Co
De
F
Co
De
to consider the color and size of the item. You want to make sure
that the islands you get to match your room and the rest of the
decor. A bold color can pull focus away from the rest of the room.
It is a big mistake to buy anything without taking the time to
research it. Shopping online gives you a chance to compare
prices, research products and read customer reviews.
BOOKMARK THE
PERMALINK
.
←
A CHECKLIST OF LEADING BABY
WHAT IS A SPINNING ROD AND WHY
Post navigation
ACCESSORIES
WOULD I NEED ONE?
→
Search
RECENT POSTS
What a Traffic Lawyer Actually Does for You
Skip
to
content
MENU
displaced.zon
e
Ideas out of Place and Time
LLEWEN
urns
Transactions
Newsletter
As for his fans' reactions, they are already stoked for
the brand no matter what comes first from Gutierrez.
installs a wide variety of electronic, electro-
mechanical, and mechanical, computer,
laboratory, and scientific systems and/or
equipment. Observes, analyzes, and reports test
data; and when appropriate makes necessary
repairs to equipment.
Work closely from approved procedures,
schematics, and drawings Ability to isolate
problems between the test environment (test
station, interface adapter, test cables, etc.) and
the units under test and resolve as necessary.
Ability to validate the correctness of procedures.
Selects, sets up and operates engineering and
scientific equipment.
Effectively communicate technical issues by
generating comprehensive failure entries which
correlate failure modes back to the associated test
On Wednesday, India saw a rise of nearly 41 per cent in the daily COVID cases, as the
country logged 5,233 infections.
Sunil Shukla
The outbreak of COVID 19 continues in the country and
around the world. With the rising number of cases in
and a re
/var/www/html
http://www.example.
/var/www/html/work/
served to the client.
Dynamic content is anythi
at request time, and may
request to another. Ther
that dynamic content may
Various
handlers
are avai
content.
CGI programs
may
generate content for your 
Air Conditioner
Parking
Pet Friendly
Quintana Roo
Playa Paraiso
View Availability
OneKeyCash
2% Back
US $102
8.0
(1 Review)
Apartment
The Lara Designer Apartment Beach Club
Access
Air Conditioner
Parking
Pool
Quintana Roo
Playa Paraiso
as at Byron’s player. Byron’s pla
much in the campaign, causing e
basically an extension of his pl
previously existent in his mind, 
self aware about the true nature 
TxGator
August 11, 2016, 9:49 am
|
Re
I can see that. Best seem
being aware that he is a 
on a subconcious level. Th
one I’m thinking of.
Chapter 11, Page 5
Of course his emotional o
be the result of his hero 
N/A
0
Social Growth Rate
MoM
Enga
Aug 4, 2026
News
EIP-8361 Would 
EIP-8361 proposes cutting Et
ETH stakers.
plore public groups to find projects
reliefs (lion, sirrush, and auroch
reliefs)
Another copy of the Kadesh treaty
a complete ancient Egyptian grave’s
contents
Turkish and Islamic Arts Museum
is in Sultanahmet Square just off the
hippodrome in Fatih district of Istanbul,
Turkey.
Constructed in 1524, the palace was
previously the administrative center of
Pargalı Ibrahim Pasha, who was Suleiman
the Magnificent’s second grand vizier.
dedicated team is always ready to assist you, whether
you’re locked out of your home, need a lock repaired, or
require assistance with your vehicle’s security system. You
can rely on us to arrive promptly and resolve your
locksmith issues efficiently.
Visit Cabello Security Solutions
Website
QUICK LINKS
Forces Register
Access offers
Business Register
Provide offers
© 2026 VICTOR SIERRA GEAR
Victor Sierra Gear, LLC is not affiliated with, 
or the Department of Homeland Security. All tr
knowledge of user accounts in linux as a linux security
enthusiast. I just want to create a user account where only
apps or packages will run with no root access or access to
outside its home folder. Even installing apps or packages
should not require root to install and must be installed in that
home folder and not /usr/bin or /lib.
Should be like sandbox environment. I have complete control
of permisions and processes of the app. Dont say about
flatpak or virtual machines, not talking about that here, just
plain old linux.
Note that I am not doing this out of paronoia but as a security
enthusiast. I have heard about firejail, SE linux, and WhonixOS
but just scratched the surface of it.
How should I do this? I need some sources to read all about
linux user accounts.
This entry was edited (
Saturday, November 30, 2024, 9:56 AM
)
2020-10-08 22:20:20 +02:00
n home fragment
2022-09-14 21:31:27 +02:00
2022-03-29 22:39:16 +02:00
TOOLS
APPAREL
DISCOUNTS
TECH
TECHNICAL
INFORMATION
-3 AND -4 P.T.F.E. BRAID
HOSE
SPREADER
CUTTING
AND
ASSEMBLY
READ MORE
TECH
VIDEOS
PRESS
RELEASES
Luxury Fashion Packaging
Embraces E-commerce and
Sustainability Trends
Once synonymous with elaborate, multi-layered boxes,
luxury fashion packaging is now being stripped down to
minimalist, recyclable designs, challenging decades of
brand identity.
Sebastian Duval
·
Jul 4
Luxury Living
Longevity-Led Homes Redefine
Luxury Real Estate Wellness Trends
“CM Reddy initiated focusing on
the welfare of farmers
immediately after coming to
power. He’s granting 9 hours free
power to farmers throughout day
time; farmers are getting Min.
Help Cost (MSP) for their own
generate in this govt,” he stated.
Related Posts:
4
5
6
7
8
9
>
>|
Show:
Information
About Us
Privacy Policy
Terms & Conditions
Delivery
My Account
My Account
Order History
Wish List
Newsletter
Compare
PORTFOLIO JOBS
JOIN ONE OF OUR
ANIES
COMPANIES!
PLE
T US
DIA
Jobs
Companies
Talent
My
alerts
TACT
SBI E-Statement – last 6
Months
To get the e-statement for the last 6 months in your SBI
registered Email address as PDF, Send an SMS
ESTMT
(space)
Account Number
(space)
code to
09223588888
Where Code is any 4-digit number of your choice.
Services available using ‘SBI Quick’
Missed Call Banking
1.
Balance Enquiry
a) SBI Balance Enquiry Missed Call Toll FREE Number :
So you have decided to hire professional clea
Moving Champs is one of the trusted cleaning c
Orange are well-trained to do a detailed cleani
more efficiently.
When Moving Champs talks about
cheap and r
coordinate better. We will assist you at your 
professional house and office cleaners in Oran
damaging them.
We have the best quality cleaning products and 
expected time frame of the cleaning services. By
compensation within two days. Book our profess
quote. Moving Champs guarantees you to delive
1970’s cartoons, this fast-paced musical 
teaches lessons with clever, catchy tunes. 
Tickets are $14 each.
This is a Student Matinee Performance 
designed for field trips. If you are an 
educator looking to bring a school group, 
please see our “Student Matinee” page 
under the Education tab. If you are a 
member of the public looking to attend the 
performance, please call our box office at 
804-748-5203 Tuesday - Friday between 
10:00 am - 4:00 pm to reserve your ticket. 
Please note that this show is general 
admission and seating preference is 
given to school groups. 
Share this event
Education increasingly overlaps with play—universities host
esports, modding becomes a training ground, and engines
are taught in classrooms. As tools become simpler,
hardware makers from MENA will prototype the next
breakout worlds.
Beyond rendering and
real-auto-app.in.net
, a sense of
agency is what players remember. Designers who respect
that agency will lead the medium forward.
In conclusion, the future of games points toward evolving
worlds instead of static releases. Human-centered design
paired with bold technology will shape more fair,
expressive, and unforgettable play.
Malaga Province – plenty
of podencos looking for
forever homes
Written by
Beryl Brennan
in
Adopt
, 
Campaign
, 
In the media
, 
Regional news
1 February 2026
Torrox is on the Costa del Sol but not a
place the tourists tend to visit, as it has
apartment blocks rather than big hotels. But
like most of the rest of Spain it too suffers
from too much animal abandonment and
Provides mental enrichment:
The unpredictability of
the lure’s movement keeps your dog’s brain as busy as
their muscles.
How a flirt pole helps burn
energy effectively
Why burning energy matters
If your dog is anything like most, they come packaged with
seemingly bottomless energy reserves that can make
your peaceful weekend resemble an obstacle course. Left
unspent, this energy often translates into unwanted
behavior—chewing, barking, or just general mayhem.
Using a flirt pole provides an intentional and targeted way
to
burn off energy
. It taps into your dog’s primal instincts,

-=-=-

▶ WHAT TO PRODUCE: Once you find the line with "Transactions" in the entries above, output it and each line after it up to and including the line with "laboratory, and scientific systems and/or", and nothing else.

▶ EXERCISE OUTPUT:
Transactions
Newsletter
As for his fans' reactions, they are already stoked for
the brand no matter what comes first from Gutierrez.
installs a wide variety of electronic, electro-
mechanical, and mechanical, computer,
laboratory, and scientific systems and/or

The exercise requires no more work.